Al sud, nel 2005, il 18% delle famiglie ha percepito meno di 1.000 euro al mese (il 7% nel centro nord); ad esse si aggiunge un ulteriore 20% circa che ha guadagnato tra i 1.000 e i 1.500 euro mensili. Con differenze da regione a regione: nel 2005 più di una famiglia su cinque in Sicilia ha guadagnato meno di 1.000 euro al mese. Inoltre quasi 14 famiglie su 100 al sud hanno più di tre persone a carico (4,1% al centro nord), con punte del 18% in Campania. Vi sono famiglie, sottolinea il rapporto, in cui non ci si può permettere un pasto adeguato almeno tre volte a settimana (10% sul totale meridionale), né riscaldare adeguatamente l'abitazione (20%) o comprare vestiti necessari (28%). Quasi il 20% delle famiglie meridionali, inoltre, nel 2005 ha avuto periodi in cui non poteva acquistare medicinali. Vasca e doccia in casa, rileva infine lo Svimez, mancano ancora al 2% delle famiglie pugliesi, all'1,5% di quelle calabresi e all'1,4% delle siciliane.
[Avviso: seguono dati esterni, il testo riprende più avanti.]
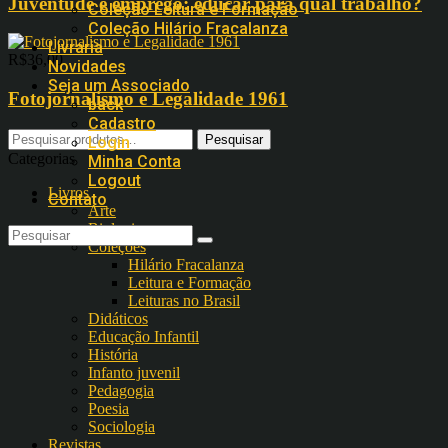
Juventude e emprego: educar para qual trabalho?
Coleção Leitura e Formação
Coleção Hilário Fracalanza
Livraria
R$
36,00
Novidades
Seja um Associado
Fotojornalismo e Legalidade 1961
back
Cadastro
Pesquisar
Login
por:
Categorias
Minha Conta
Logout
Livros
Contato
Arte
Biologia
Coleções
Hilário Fracalanza
Leitura e Formação
Leituras no Brasil
Didáticos
Educação Infantil
História
Infanto juvenil
Pedagogia
Poesia
Sociologia
Revistas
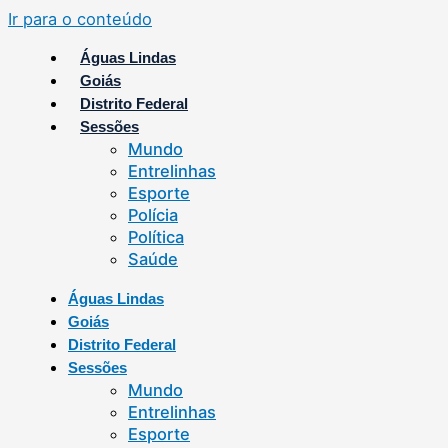
Ir para o conteúdo
Águas Lindas
Goiás
Distrito Federal
Sessões
Mundo
Entrelinhas
Esporte
Polícia
Política
Saúde
Águas Lindas
Goiás
Distrito Federal
Sessões
Mundo
Entrelinhas
Esporte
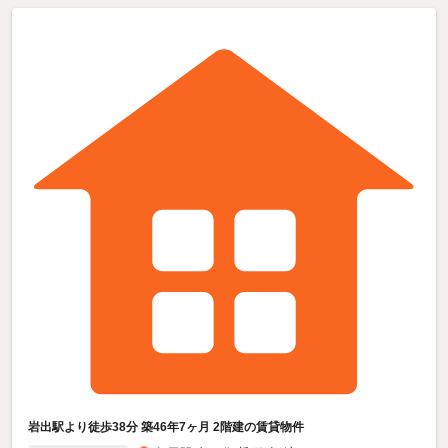
岩出駅より徒歩38分 築46年7ヶ月 2階建の賃貸物件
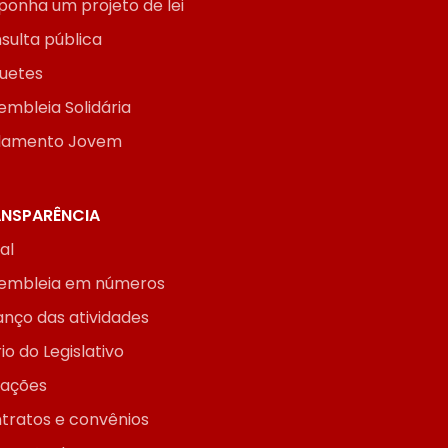
ponha um projeto de lei
sulta pública
uetes
embleia Solidária
lamento Jovem
NSPARÊNCIA
ial
embleia em números
anço das atividades
io do Legislativo
itações
tratos e convênios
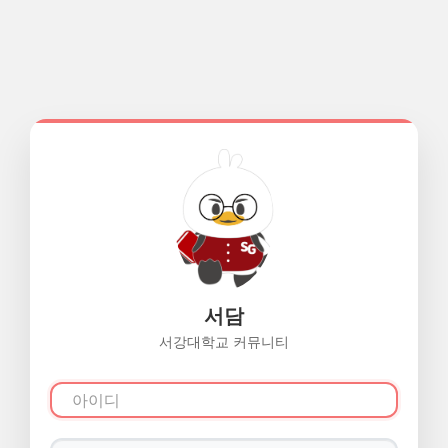
서담
서강대학교 커뮤니티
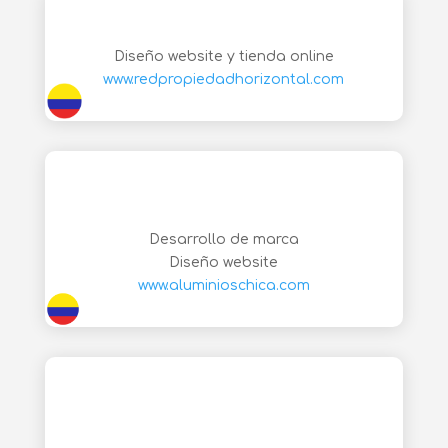
Diseño website y tienda online
www.redpropiedadhorizontal.com
Desarrollo de marca
Diseño website
www.aluminioschica.com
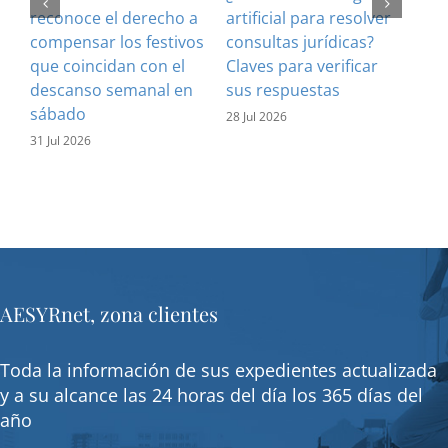
reconoce el derecho a
artificial para resolver
ref
compensar los festivos
consultas jurídicas?
imp
que coincidan con el
Claves para verificar
con
descanso semanal en
sus respuestas
inf
sábado
est
28 Jul 2026
31 Jul 2026
16 J
AESYRnet, zona clientes
Toda la información de sus expedientes actualizada
y a su alcance las 24 horas del día los 365 días del
año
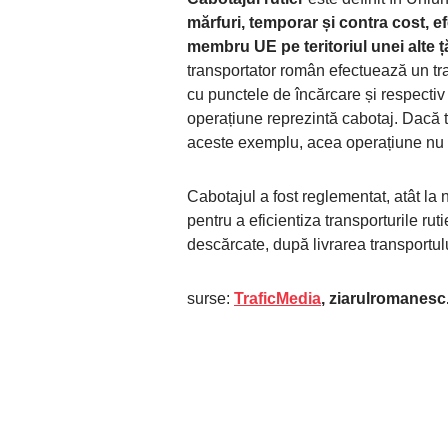
mărfuri, temporar și contra cost, ef
membru UE pe teritoriul unei alte 
transportator român efectuează un tran
cu punctele de încărcare și respectiv
operațiune reprezintă cabotaj. Dacă t
aceste exemplu, acea operațiune nu ar
Cabotajul a fost reglementat, atât la 
pentru a eficientiza transporturile rut
descărcate, după livrarea transportului
surse:
TraficMedia
, ziarulromanesc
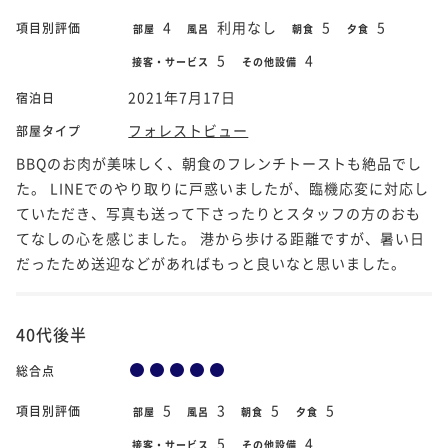
4
利用なし
5
5
項目別評価
部屋
風呂
朝食
夕食
5
4
接客・サービス
その他設備
2021年7月17日
宿泊日
フォレストビュー
部屋タイプ
BBQのお肉が美味しく、朝食のフレンチトーストも絶品でし
た。 LINEでのやり取りに戸惑いましたが、臨機応変に対応し
ていただき、写真も送って下さったりとスタッフの方のおも
てなしの心を感じました。 港から歩ける距離ですが、暑い日
だったため送迎などがあればもっと良いなと思いました。
40代後半
総合点
5
3
5
5
項目別評価
部屋
風呂
朝食
夕食
5
4
接客・サービス
その他設備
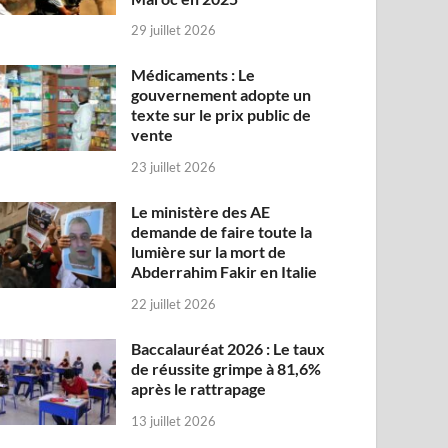
29 juillet 2026
Médicaments : Le
gouvernement adopte un
texte sur le prix public de
vente
23 juillet 2026
Le ministère des AE
demande de faire toute la
lumière sur la mort de
Abderrahim Fakir en Italie
22 juillet 2026
Baccalauréat 2026 : Le taux
de réussite grimpe à 81,6%
après le rattrapage
13 juillet 2026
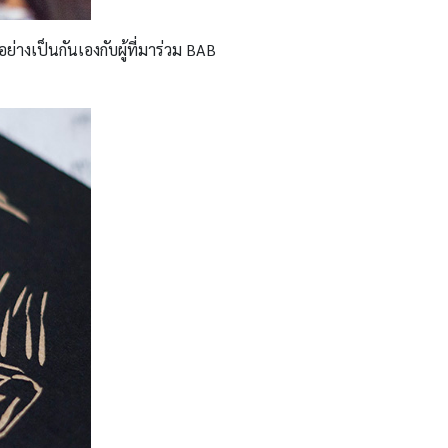
่างเป็นกันเองกับผู้ที่มาร่วม BAB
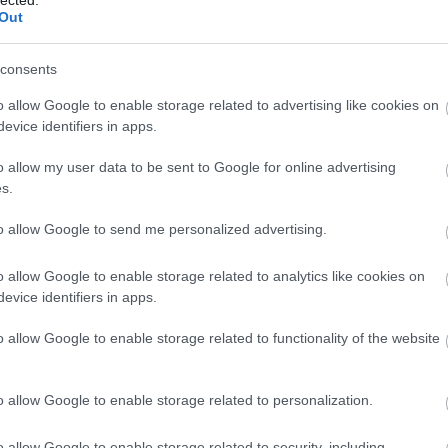
ázslósakk bajnokság
Out
rsennyel várják a fiatalokat és a családokat.
consents
o allow Google to enable storage related to advertising like cookies on
evice identifiers in apps.
op Győrben
o allow my user data to be sent to Google for online advertising
események egész nap.
s.
to allow Google to send me personalized advertising.
o allow Google to enable storage related to analytics like cookies on
póban Győr környékén.
evice identifiers in apps.
É
o allow Google to enable storage related to functionality of the website
 vetítése
o allow Google to enable storage related to personalization.
ntos bajnokiján.
o allow Google to enable storage related to security, including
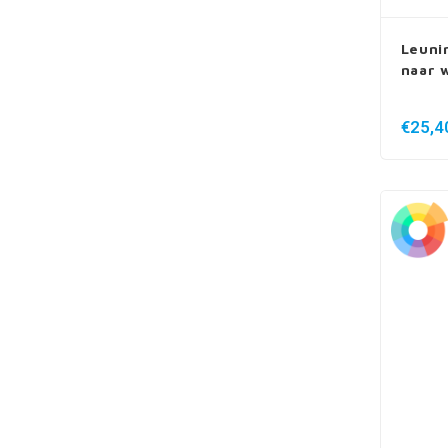
Leuni
naar 
€25,4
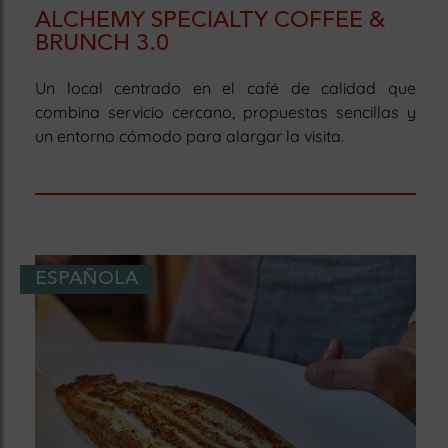
ALCHEMY SPECIALTY COFFEE &
BRUNCH 3.0
Un local centrado en el café de calidad que
combina servicio cercano, propuestas sencillas y
un entorno cómodo para alargar la visita.
ESPAÑOLA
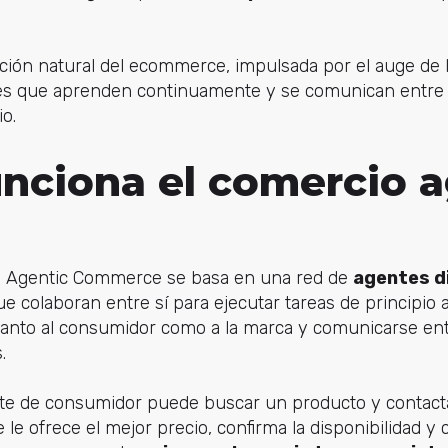
ción natural del ecommerce, impulsada por el auge de l
es que aprenden continuamente y se comunican entre s
o.
nciona el comercio 
el Agentic Commerce se basa en una red de
agentes d
e colaboran entre sí para ejecutar tareas de principio a
anto al consumidor como a la marca y comunicarse entre
.
te de consumidor puede buscar un producto y contacta
 le ofrece el mejor precio, confirma la disponibilidad y c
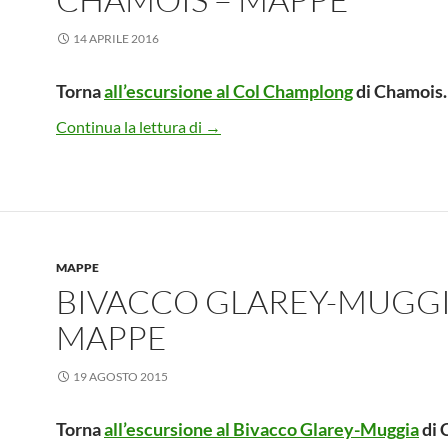
14 APRILE 2016
Torna
all’escursione al Col Champlong
di Chamois.
Il Col Champlong da Chamois – M
Continua la lettura di
→
MAPPE
BIVACCO GLAREY-MUGGI
MAPPE
19 AGOSTO 2015
Torna
all’escursione al Bivacco Glarey-Muggia
di 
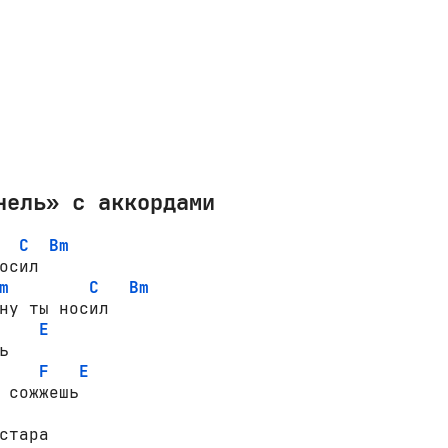
нель» с аккордами
C
Bm
осил

m
C
Bm
ну ты носил

E


F
E
 сожжешь

стара 
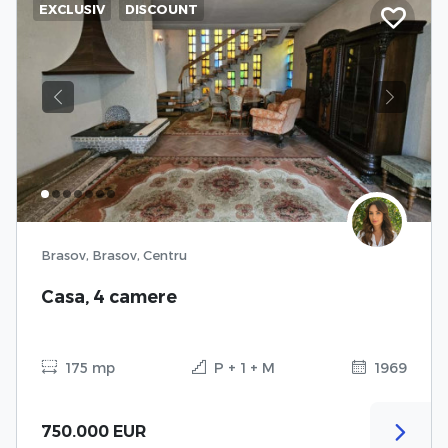
EXCLUSIV
DISCOUNT
Previous
Next
Brasov, Brasov, Centru
Casa, 4 camere
175 mp
P + 1 + M
1969
750.000 EUR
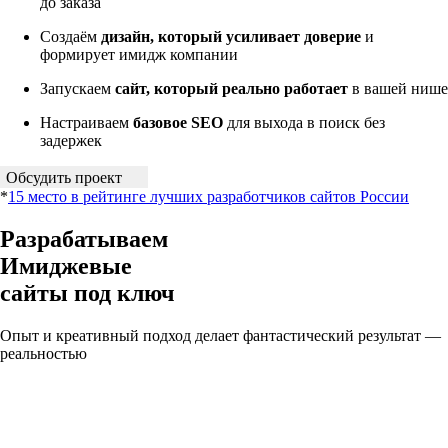
до заказа
Создаём
дизайн, который усиливает доверие
и
формирует имидж компании
Запускаем
сайт, который реально работает
в вашей нише
Настраиваем
базовое SEO
для выхода в поиск без
задержек
Обсудить проект
*
15 место в рейтинге лучших разработчиков сайтов России
Разрабатываем
Имиджевые
сайты под ключ
Опыт и креативный подход делает фантастический результат —
реальностью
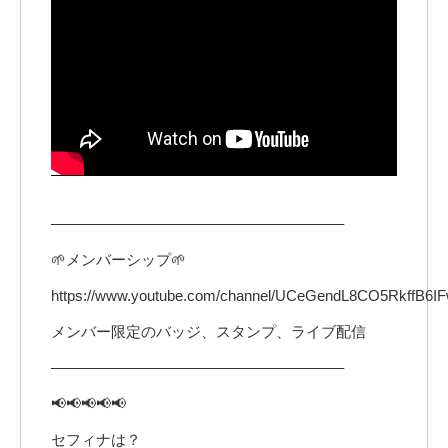
———————————————————–
🌱メンバーシップ🌱
https://www.youtube.com/channel/UCeGendL8CO5RkffB6IF
メンバー限定のバッジ、スタンプ、ライブ配信
———————————————————–
📢📢📢📢📢
セフィナは？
Il rapporto evidenzia anche che negli ultimi dieci anni, dal 1997 al 2007, oltre 600 mila persone hanno abbandonato il Mezzogiorno per trasferire la propria residenza al centro nord. Nel solo 2007 si sono contati 120 mila trasferimenti di residenza ai quali si aggiungono 150 mila pendolari di lungo raggio, che si spostano temporaneamente al centro nord per lavorare. Questi flussi di mobilità unidirezionale sud-nord, evidenzia il rapporto Svimez 2008 ''sono un caso unico in Europa e testimoniano la distanza economica tra le due aree''. I nuovi emigranti sono in larga parte pendolari: soprattutto uomini, giovani (l'80% ha meno di 45 anni), single o figli che vivono in famiglia, con un titolo di studio medio alto e che svolgono mansioni di livello elevato nel 50% dei casi, ''a conferma - rileva lo Svimez - dell'incapacità del sistema produttivo meridionale di assorbire mano d'opera qualificata. Alti costi delle abitazioni e contratti a termine spingono a trasferire definitivamente la residenza''. Lombardia, Emilia Romagna e Lazio restano le tre regioni preferite dai nuovi emigranti. Le regioni invece più soggette al pendolarismo di lunga distanza verso il nord sono la Campania (50 mila unita'), Sicilia (28 mila) e Puglia (21 mila).
Altro dato negativo riguarda il Pil: nel 2007 è cresciuto meno della metà rispetto a quello del resto del Paese. Lo scorso anno al Sud la crescita si è attestata allo 0,7% a fronte dell'1,5% dell'Italia. In termini di crescita, evidenzia il rapporto Svimez , tutte le regioni meridionali hanno registrato segni positivi, tranne la Calabria. In testa alle regioni del sud c’è la Puglia (+2%), seguita dal Molise (+1,7%), dalla Basilicata (+1,5%) e dalla Sardegna (+1,3%). Quasi ferme invece la Campania (+0,5%) e la Sicilia (+0,1%). Secondo l’indagine, sono due le cause principali del fenomeno: gli investimenti che rallentano e le famiglie che non consumano.